▶ _DATA LISTING_:
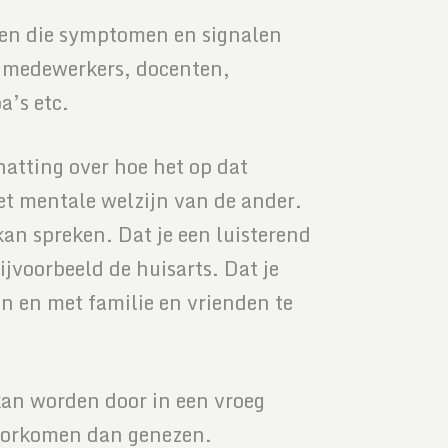
nsen die symptomen en signalen
gmedewerkers, docenten,
a’s etc.
atting over hoe het op dat
t mentale welzijn van de ander.
kan spreken. Dat je een luisterend
jvoorbeeld de huisarts. Dat je
en en met familie en vrienden te
kan worden door in een vroeg
voorkomen dan genezen.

▶ _INSTRUCTIONS TO FOLLOW_:
Please write out, exactly as they appear, only the lines from the one holding "t mentale welzijn van de ander." through the end of the data.

▶ _ANSWER BOX_:
t mentale welzijn van de ander.
kan spreken. Dat je een luisterend
jvoorbeeld de huisarts. Dat je
en en met familie en vrienden te
kan worden door in een vroeg
voorkomen dan genezen.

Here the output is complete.